Herbicidal activities assay
Inhibition of the root growth of rape (Brassica campestris)
The evaluated compounds were dissolved in water and emulsified if necessary. Rape seeds were soaked in distilled water for 4 h before being placed on a filter paper in a 6-cm Petri plate, to which 2 mL of inhibitor solution had been added in advance. Usually, 15 seeds were used on each plate. The plate was placed in a dark room and allowed to germinate for 65 h at 28 ± 1 °C. The lengths of ten rape roots selected from each plate were measured, and the means were calculated. The check test was carried out in distilled water only. The percentage of the inhibition was calculated.
Inhibition of the seedling growth of Barnyard grass (Echinochloa crusgalli)

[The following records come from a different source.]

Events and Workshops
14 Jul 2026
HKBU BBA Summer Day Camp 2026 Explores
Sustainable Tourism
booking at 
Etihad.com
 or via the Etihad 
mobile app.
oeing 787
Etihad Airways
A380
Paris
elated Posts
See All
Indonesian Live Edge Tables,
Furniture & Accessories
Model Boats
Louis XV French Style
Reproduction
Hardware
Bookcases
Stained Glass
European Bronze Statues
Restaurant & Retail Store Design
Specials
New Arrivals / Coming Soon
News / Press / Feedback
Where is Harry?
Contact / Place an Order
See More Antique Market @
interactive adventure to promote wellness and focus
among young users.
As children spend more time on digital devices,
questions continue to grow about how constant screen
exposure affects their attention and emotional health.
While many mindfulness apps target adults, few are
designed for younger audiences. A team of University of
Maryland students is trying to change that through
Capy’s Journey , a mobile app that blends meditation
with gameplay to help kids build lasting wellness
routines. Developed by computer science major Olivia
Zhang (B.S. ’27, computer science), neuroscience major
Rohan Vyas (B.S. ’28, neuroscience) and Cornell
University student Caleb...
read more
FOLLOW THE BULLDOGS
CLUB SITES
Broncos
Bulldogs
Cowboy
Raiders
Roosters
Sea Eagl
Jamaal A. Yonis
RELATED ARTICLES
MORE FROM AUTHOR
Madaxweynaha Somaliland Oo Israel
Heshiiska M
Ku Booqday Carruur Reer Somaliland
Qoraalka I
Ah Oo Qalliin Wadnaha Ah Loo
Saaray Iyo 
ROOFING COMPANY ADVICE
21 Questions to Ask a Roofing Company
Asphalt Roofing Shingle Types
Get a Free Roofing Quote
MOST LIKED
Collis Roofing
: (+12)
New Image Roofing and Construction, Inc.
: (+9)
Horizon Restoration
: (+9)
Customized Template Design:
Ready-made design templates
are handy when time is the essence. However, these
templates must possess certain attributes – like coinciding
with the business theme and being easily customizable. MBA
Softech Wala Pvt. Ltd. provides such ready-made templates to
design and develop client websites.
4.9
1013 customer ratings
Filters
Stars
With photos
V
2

The evaluated compounds were dissolved in water and emulsified if necessary. A total of ten barnyard grass seeds were placed into a 50-mL cup covered with a layer of glass beads and a piece of filter paper at the bottom, to which 5 mL of inhibitor solution had been added in advance. The cup was placed in a bright room and allowed to germinate for 65 h at 28 ± 1 °C. The heights of seedlings of above-ground plant parts from each cup were measured, and the means were calculated. The check test was carried out in distilled water only. The percentage of the inhibition was calculated.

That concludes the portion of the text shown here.